Compostar é o processo de decomposição dos resíduos orgânicos que ao final resulta na produção de composto rico em nutrientes para regeneração do solo, existindo várias técnicas, com ou sem minhoca, em caixas fechadas ou ambiente aberto, em larga escala industrial ou em pequena escala domiciliar.
De tanto pesquisar, se tornou um hobby e uma paixão, ensinar as pessoas, doar minhocas, voltar para a academia e me aprofundar a nível de mestrado sobre os processos de gerenciamento de resíduos sólidos e a economia circular.
Sou Cringe e aí o ditado pega bem: a ficha caiu. O problema não é apenas separar os resíduos recicláveis, a questão de fundo é sobre o consumismo. O modelo desenhado pelo geógrafo Milton Santos afirma que estamos numa espiral infinita de consumo, uma linha de morte: extração/produção/venda/descarte, descartar é o antagonista do verbo compostar. Enquanto descartar linearmente polui e gera morte, o outro regenera de forma diametricamente oposta e benéfica, pois gera vida.
“O problema não é apenas separar os resíduos recicláveis, a questão de fundo é sobre o consumismo”
A percepção de algo simples foi o meu insight: da hora que acordamos até a hora de dormir, você está gerando “lixo”, resíduos de toda natureza que não são tratados, nem encaminhados, nem reciclados, nem reincorporados como matéria-prima ou insumos para indústria, eles apenas vão para lixões causando desastres humanitários. Pessoas vivem em lixões, e estamos no ano de 2022, querem habitar Marte, mas não cuidamos do quintal de casa.
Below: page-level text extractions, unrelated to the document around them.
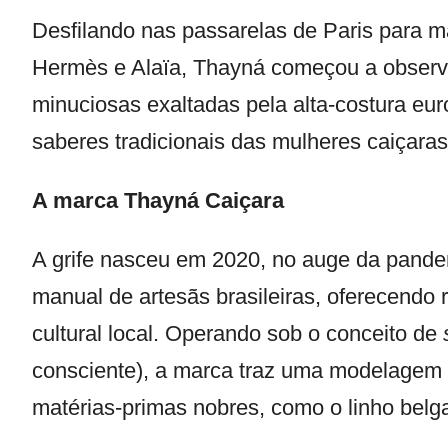
Desfilando nas passarelas de Paris para m
Hermès e Alaïa, Thayná começou a observa
minuciosas exaltadas pela alta-costura e
saberes tradicionais das mulheres caiçaras
A marca Thayná Caiçara
A grife nasceu em 2020, no auge da pandemi
manual de artesãs brasileiras, oferecendo
cultural local. Operando sob o conceito de
consciente), a marca traz uma modelagem 
matérias-primas nobres, como o linho belg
Já se perguntou qual a cor das pessoas que cuidam de nossas “sujeiras” e sujidades ? Racismo ambiental ainda será tema de outro ensaio que falarei a partir da análise semiótica do grafite de Rildo (@fogestreetart)
Existem várias formas de mitigar os efeitos da crise climática, dentro dos ODS da ONU, Objetivos do Desenvolvimento Sustentável das Nações Unidas, temos um norte para conduzir governos, instituições, empresas e pessoas, propostas disruptivas e mudanças de estilo de vida já são temas comuns hoje.
Estamos na década da restauração, o que fazemos no dia a dia impacta diretamente na nossa sobrevivência nesta casa chamada Planeta Terra, e não existe Planeta B. Sabe os tais créditos que falei acima, por tudo que consumi em toda minha existência sem qualquer reflexão, o saldo está no vermelho, negativo. Portanto, COMPOSTE.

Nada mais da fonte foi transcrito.